La Voz de Interior | Javier Mattio

El escritor francés Pascal Quignard rastrea las acepciones de lo sórdido y así suma otro eslabón a su monumental obra "Último Reino".

 

Quinta entrega de la monumental serie Último reino (de la que El Cuenco de Plata ya publicó una decena de títulos), Sordidísimos ilumina con su antorcha de catacumba aquello anclado en el extremo opuesto del deseo: las manchas, excrecencias y objetos perdidos signados por la repugnancia que sucede a la atracción. Pascal Quignard (1948, Verneuil-sur-Avre, Francia) se dedica a escarbar de manera elíptica en sus textos el sentido de acepciones, citas y anécdotas antiguas (latinas en su mayoría) para levantar un gran friso fragmentario que hace de espejo opaco de lo contemporáneo, una obra que –con la música como faro– cultiva la memoria del tiempo, el silencio, los libros, las sombras, lo anterior (la noche, la infancia) al brillante y falsamente total presente.

Lo “sórdido” es un eslabón más de esa cadena de iluminaciones en negativo, y así Sordidísimos señala cómo el término remite en sus variantes histórico-lingüísticas a lo repugnante, a lo indigno, a lo ordinario, a las cosas viles, a las ropas de duelo romanas, al lienzo de la pintura. Lo sórdido es el velo que conecta con el tiempo anterior al tiempo, con lo silenciado, lo desnudo, lo divino, el objeto perdido en la sombra.

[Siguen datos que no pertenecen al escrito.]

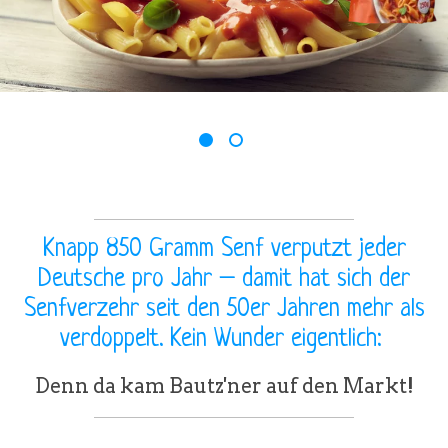
1
2
Knapp 850 Gramm Senf verputzt jeder
Deutsche pro Jahr – damit hat sich der
Senfverzehr seit den 50er Jahren mehr als
verdoppelt. Kein Wunder eigentlich:
Denn da kam Bautz'ner auf den Markt!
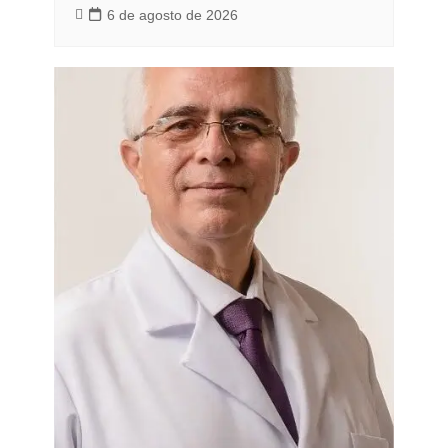
6 de agosto de 2026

Quignard vuelve una y otra vez al “objeto en minúscula” lacaniano para apuntar cómo lo sórdido nace de la angustia que sigue al gozo genital, cuando el objeto amado desaparece y el sexo erecto se distiende. Ese resto, ese dejo –como el que dibuja el mar en la arena al retroceder, el esperma residual que no sirvió a la concepción (la macula), las esquirlas oníricas al despertar, las huellas luminosas de los muertos, la hostia cristiana que condensa lo ausente, el molde del espacio vacío dejado por las carnes de los habitantes de Herculanum después de morir asfixiados– designan un más allá imposible, una “manifiesta sensación de añoranza para la cual ya no hay motivos”.

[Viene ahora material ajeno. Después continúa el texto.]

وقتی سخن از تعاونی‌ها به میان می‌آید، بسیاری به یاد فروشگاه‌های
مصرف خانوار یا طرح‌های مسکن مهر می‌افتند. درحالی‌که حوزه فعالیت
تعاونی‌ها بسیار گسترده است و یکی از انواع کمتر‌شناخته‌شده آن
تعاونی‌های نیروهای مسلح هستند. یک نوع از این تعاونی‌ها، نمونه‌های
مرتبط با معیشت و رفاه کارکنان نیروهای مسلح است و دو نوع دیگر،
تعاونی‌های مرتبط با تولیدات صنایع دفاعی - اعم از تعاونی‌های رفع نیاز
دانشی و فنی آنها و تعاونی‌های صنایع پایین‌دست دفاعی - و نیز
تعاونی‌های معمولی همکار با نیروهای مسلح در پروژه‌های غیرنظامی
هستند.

Ese hueco innombrable asoma su espectro en curiosidades enciclopédicas como los 10 días evaporados (del 4 al 15 de octubre de 1582) al instaurarse el calendario gregoriano o la página arrancada del diario de Montaigne del 24 de agosto de 1572.

En un orden más poético pero no menos erudito, “sordidísimas” son las hojas secas adheridas por el frío a las que Anne Brontë llamaba “reliquias heladas del otoño”. Quignard agrega: “Sombreros de paja, fardos, parvas de heno, canastas viejas”. Para Chuang Tse el tao es “una hormiga, una brizna de hierba, una baldosa, un sorete”. Marco Aurelio escribió: “Así como ves el baño en el que te purificas: aceite, sudor, viscosidad, agua turbia, asquerosidades, así se ven todas las partes de la vida”.

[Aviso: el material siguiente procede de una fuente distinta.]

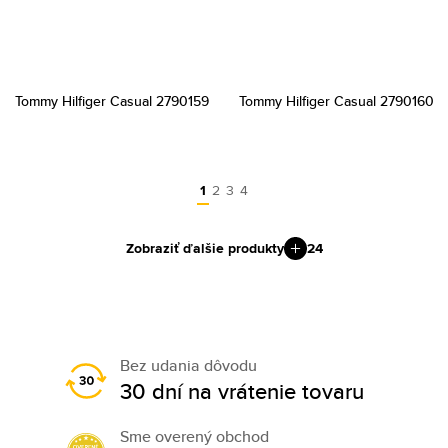
Tommy Hilfiger Casual 2790159
Tommy Hilfiger Casual 2790160
1
2
3
4
Zobraziť ďalšie produkty
24
Bez udania dôvodu
30 dní na vrátenie tovaru
Sme overený obchod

Sordidísimos borra la distinción entre lo sagrado y lo sucio, entre lo prohibido, lo mugriento, lo sustraído a la vista y lo desechado. Lo sórdido es “la parte maldita” de Bataille, la junk (chatarra) estadounidense así como el origen, que Quignard rastrea de forma obsesiva, melancólica y prolífica: “Una imagen que falta, algo invisible, algo inobservable, algo fuera de campo, un margen, un punto ciego, algo fuera de la vista”. Esa concavidad es, por extensión, el Último Reino: “Donde se perdió lo perdido, allí está situado el último reino”, se lee en el inaugural Las sombras errantes. Los libros, frontera entre oralidad y mutismo, son los puentes a ese reino.